__Material provided__.
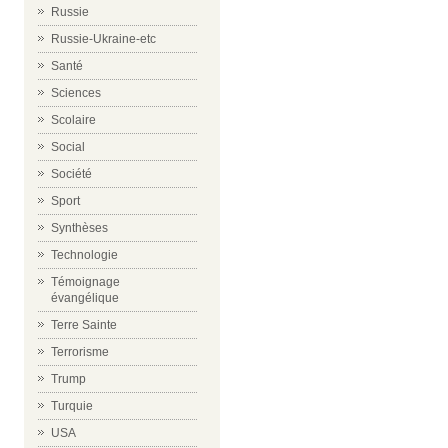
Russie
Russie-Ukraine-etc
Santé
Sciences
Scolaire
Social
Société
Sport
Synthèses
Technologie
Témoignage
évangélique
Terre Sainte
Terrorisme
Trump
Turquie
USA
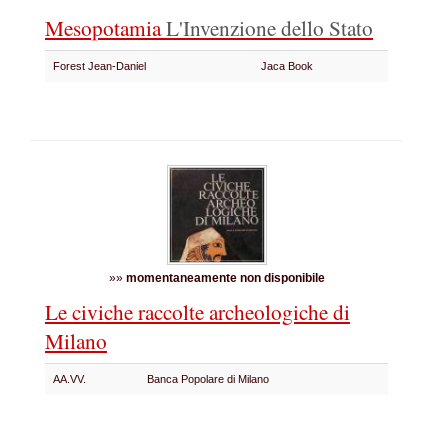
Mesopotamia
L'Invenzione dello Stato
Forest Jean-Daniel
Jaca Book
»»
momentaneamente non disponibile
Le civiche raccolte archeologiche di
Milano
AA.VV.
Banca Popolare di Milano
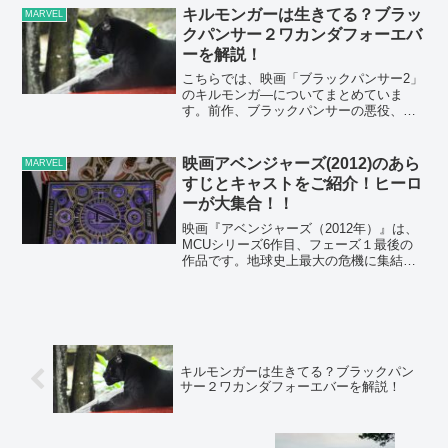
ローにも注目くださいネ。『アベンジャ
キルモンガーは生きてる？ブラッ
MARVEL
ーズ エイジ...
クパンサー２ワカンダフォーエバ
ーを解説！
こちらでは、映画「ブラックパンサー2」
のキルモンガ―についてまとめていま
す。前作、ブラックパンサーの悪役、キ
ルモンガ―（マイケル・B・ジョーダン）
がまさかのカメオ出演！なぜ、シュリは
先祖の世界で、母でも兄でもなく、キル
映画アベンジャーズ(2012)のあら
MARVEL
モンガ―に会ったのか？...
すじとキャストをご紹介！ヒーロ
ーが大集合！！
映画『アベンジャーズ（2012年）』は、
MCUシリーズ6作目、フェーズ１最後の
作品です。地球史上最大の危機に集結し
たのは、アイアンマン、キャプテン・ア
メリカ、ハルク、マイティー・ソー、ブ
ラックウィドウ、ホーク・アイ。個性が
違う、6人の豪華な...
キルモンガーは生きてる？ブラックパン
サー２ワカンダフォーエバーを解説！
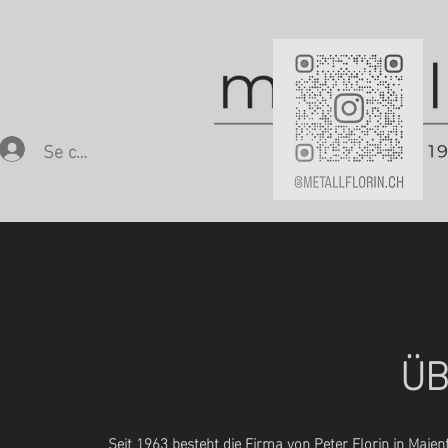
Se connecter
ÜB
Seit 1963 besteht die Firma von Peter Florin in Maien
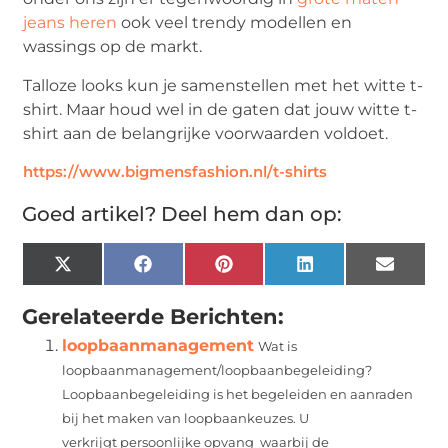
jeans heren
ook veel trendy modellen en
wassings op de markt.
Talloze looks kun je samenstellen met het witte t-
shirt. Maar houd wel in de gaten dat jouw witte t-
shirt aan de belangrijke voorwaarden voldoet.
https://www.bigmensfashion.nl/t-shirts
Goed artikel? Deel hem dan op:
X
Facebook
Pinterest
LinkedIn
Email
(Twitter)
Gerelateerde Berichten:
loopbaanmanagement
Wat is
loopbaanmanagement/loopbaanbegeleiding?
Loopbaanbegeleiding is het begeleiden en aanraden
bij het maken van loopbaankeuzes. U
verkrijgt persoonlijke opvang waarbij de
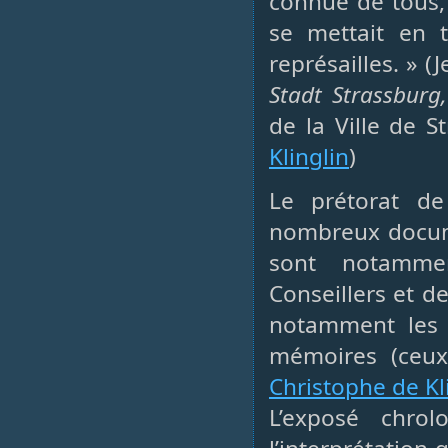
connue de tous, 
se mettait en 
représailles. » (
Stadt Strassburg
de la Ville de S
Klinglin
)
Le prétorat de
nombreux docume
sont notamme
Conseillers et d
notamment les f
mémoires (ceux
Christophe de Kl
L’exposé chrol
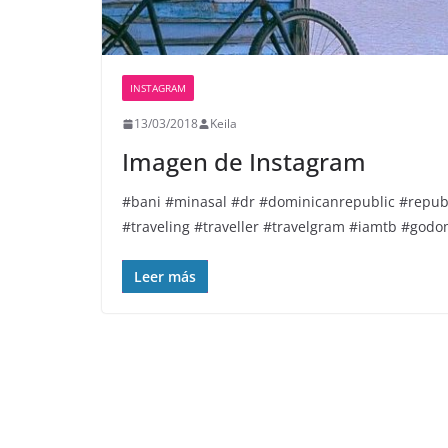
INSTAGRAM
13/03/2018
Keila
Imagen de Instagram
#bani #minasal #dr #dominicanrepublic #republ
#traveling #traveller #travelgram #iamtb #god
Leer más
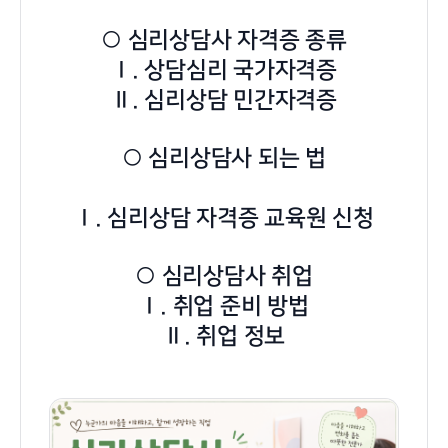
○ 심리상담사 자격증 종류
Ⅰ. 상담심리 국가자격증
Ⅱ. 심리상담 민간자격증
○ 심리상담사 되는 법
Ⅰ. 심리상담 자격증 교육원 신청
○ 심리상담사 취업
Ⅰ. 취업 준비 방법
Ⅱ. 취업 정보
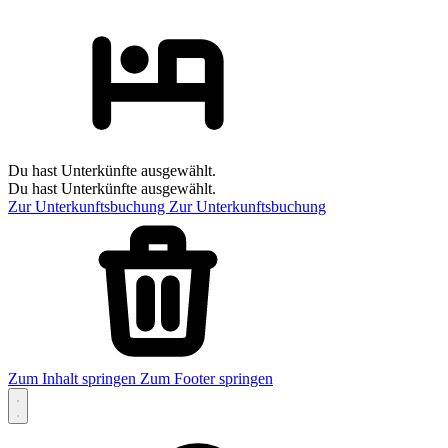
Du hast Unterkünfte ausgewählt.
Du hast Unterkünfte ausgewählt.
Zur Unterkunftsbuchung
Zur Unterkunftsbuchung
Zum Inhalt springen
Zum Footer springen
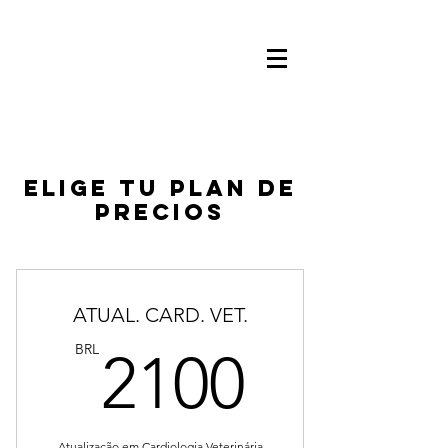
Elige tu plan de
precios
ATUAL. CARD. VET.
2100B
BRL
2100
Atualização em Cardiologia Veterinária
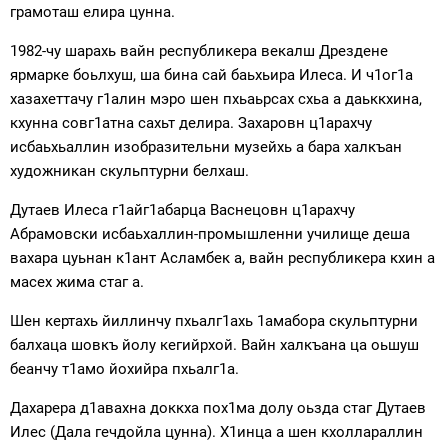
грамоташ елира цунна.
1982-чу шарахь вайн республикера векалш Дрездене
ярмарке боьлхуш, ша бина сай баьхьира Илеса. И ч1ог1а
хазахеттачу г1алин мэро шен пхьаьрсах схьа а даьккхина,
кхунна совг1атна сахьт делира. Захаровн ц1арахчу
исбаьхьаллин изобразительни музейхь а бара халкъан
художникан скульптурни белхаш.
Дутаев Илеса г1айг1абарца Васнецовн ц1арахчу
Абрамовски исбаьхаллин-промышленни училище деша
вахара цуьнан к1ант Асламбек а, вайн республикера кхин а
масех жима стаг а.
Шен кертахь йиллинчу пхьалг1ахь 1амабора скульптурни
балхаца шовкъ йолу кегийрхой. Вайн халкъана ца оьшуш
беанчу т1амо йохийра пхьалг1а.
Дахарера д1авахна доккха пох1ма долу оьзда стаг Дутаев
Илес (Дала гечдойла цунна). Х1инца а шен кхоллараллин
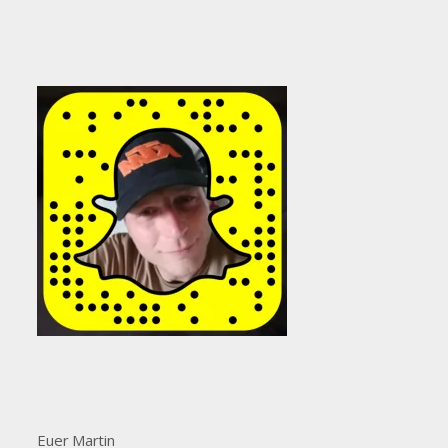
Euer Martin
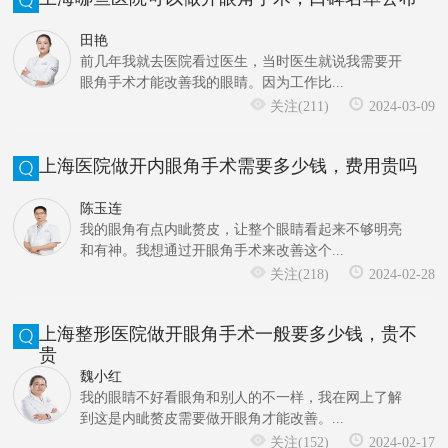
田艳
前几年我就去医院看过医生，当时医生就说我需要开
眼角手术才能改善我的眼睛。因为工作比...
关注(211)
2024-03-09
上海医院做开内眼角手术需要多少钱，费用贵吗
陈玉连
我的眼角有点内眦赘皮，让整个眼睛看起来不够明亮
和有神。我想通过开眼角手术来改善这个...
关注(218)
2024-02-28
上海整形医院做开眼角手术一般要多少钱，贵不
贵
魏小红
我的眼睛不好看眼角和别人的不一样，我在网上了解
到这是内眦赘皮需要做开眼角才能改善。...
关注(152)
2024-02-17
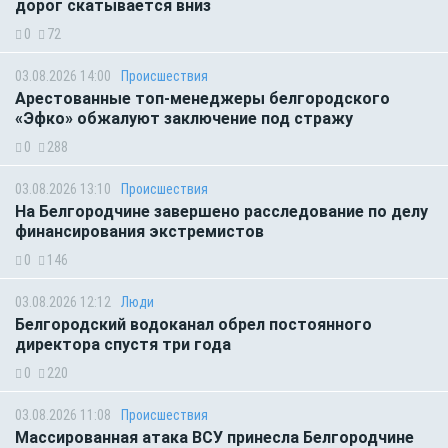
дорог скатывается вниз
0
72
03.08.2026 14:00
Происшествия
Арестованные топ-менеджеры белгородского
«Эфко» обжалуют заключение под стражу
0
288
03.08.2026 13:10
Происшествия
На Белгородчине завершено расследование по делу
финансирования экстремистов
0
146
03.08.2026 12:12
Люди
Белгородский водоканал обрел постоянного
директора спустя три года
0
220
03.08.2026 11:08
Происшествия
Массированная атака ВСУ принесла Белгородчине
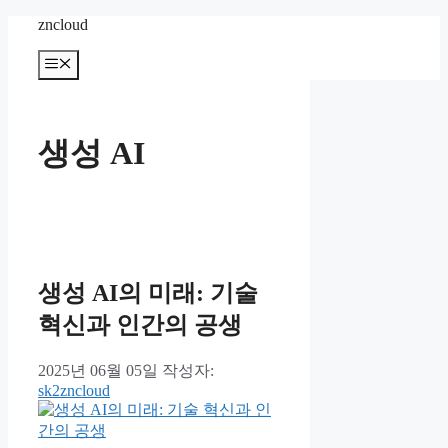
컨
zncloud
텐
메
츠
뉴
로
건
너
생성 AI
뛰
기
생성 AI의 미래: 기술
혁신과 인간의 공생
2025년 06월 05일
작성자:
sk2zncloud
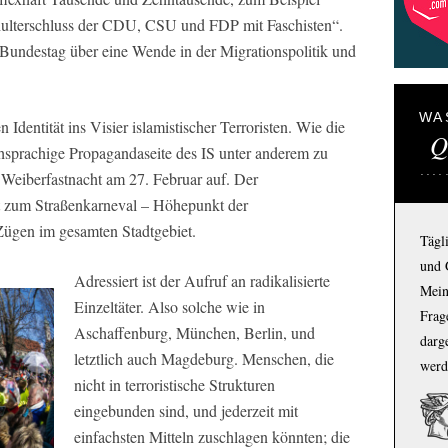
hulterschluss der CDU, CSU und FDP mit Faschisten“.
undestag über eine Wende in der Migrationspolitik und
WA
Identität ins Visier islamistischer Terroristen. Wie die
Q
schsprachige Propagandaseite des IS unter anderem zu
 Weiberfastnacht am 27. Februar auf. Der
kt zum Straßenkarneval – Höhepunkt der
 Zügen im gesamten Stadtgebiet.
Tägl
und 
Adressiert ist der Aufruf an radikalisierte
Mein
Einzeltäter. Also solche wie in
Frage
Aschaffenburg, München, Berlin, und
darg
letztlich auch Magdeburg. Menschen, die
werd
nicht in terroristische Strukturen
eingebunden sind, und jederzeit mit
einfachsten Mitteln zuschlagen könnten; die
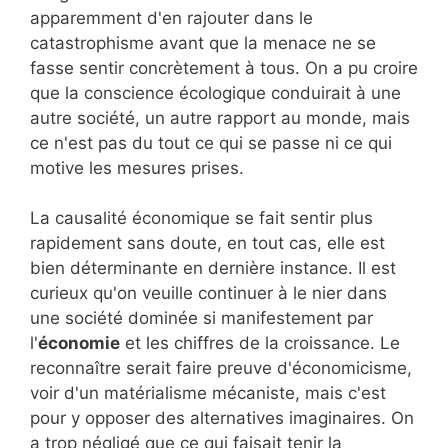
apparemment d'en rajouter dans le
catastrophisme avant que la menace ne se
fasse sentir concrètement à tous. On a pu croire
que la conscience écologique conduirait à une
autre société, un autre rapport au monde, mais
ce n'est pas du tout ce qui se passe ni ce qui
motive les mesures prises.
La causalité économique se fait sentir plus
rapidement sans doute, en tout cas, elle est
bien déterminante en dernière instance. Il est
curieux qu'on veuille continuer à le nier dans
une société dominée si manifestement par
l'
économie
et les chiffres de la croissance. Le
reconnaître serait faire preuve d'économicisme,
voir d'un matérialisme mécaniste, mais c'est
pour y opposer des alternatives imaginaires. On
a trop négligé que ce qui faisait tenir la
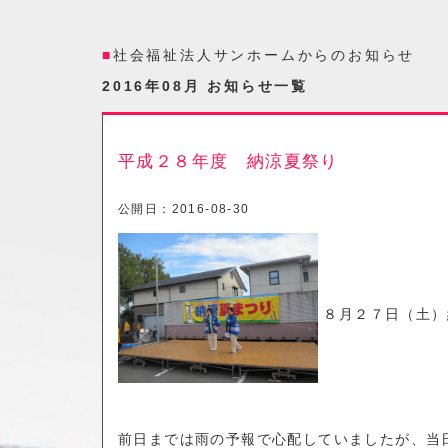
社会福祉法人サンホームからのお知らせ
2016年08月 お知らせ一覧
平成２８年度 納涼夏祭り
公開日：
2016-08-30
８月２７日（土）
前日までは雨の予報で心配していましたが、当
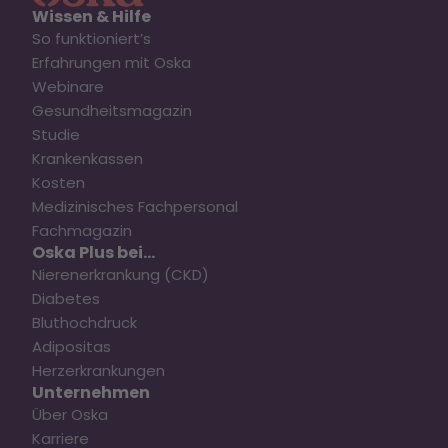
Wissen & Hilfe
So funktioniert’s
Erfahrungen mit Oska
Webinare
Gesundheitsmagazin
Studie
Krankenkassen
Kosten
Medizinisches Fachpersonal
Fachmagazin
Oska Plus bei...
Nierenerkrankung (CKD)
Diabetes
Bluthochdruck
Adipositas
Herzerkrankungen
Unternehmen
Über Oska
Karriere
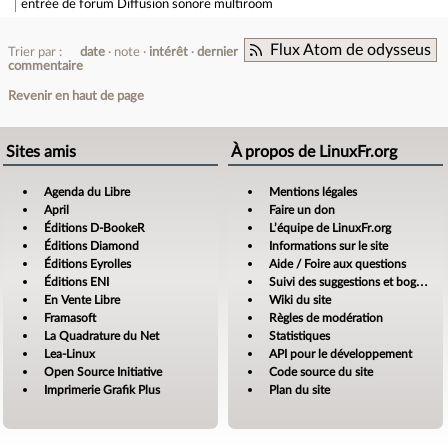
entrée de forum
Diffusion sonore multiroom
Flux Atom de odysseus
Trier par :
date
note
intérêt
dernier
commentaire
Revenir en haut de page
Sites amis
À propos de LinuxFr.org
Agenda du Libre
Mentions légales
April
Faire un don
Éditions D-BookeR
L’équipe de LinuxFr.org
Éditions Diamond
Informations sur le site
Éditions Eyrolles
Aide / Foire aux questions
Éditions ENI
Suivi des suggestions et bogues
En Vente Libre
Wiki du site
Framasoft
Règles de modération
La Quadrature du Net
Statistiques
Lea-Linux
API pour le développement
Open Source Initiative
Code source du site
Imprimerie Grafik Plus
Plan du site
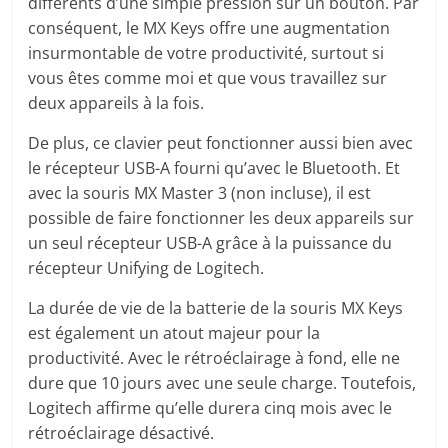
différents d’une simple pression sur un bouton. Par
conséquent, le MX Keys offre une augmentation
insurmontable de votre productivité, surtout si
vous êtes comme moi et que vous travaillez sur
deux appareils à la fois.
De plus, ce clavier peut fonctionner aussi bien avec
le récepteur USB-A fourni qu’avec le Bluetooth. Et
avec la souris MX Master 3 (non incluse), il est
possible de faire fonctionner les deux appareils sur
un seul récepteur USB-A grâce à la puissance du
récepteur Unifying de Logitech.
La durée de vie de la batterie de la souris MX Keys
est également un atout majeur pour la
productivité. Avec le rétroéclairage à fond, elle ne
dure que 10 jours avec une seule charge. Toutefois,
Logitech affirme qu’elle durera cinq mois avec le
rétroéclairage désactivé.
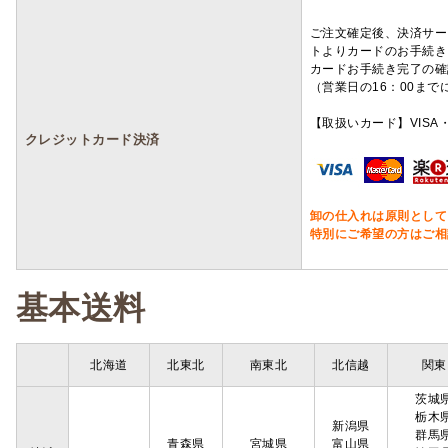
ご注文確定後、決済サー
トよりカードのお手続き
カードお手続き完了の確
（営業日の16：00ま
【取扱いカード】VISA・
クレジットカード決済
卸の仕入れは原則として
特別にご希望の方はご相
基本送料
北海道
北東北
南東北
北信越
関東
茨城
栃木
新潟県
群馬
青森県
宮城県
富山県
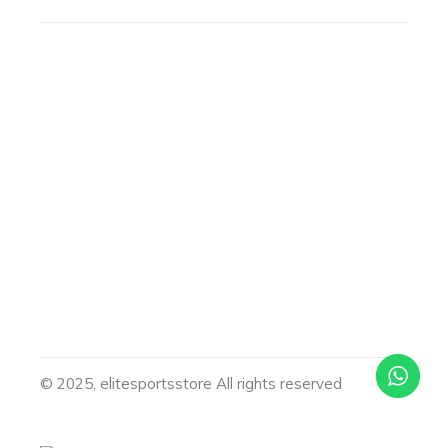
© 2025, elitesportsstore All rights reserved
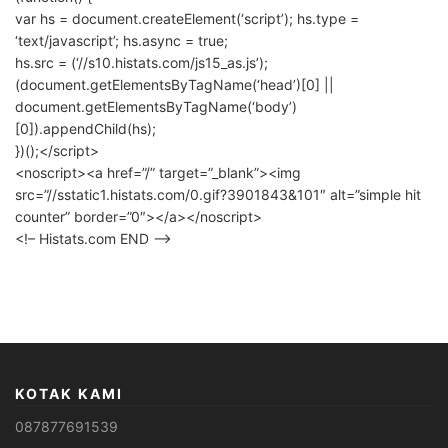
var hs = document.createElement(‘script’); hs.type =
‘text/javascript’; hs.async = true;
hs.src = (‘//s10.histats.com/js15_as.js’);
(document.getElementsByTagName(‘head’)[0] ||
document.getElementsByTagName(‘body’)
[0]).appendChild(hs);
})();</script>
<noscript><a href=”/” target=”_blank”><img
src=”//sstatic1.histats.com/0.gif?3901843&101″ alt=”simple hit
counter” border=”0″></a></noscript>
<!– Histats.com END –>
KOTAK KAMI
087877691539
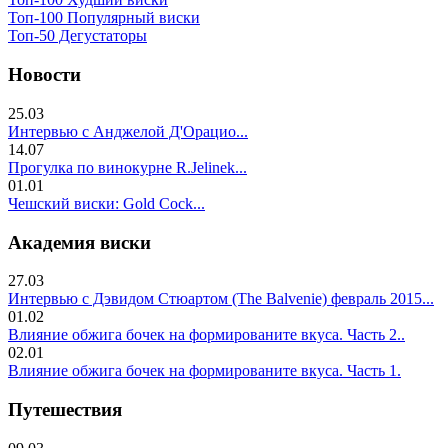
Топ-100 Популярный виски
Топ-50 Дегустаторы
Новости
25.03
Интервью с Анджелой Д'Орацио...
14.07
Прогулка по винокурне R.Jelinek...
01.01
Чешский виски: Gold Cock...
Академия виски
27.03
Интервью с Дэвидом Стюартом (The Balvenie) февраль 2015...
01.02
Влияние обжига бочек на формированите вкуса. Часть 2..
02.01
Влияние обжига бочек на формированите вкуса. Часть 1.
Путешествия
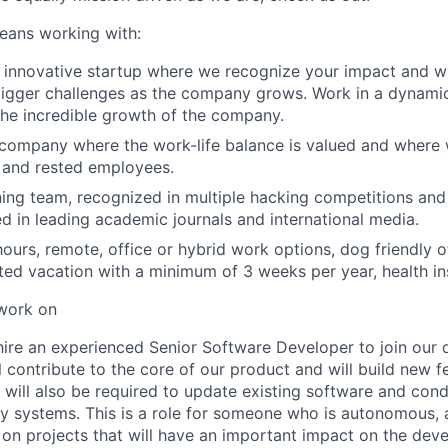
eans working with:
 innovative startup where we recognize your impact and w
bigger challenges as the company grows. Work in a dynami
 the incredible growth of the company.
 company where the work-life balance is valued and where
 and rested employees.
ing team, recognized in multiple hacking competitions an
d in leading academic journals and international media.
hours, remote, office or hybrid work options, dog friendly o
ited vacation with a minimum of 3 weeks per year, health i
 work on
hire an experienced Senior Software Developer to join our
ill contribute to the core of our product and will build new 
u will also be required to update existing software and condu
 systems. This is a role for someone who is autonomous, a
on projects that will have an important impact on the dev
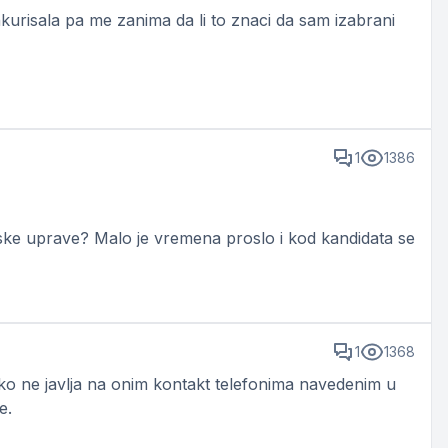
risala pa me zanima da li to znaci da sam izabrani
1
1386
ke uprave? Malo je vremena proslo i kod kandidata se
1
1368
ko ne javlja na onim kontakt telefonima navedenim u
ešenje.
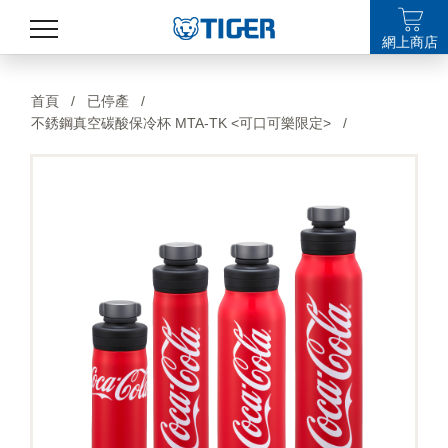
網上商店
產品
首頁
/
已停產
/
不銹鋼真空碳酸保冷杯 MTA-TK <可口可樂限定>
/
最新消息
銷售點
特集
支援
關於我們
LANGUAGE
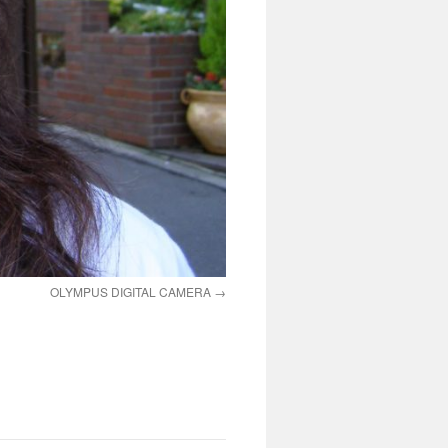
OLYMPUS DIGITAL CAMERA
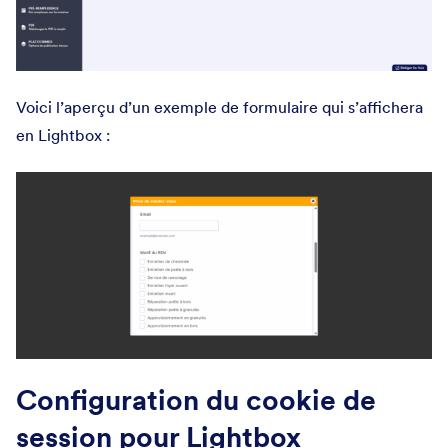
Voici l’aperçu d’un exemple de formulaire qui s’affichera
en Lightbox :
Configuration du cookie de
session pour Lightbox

__Exercise directions__. Find and count the lines of the data that include the string "fonctionner", and report that figure by itself.

__Response to this task__. 2